---------- ENTRIES SHOWN ----------

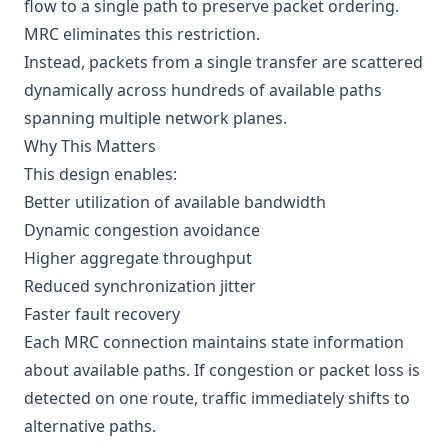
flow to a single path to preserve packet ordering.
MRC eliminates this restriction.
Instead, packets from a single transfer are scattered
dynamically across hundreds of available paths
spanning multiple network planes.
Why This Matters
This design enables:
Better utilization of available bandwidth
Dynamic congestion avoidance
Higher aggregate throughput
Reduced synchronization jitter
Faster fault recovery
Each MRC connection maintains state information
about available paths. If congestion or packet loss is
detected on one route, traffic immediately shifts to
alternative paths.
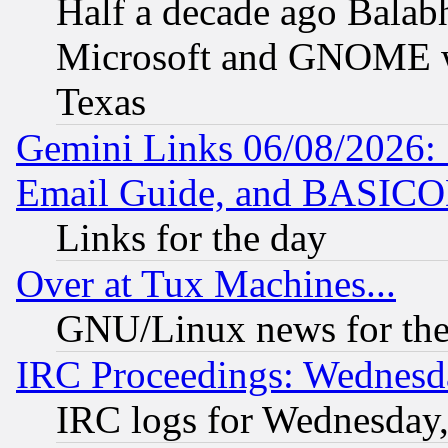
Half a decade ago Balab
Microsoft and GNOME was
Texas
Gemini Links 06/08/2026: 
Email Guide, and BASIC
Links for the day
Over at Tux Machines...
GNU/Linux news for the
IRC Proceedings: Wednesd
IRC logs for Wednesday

----------

:: REQUIRED ACTION ::
In your copy of the records above, include no pictures and match every line exactly.

:: YOUR RESPONSE ::
flow to a single path to preserve packet ordering.
MRC eliminates this restriction.
Instead, packets from a single transfer are scattered
dynamically across hundreds of available paths
spanning multiple network planes.
Why This Matters
This design enables:
Better utilization of available bandwidth
Dynamic congestion avoidance
Higher aggregate throughput
Reduced synchronization jitter
Faster fault recovery
Each MRC connection maintains state information
about available paths. If congestion or packet loss is
detected on one route, traffic immediately shifts to
alternative paths.
Half a decade ago Balab
Microsoft and GNOME was
Texas
Gemini Links 06/08/2026: 
Email Guide, and BASIC
Links for the day
Over at Tux Machines...
GNU/Linux news for the
IRC Proceedings: Wednesd
IRC logs for Wednesday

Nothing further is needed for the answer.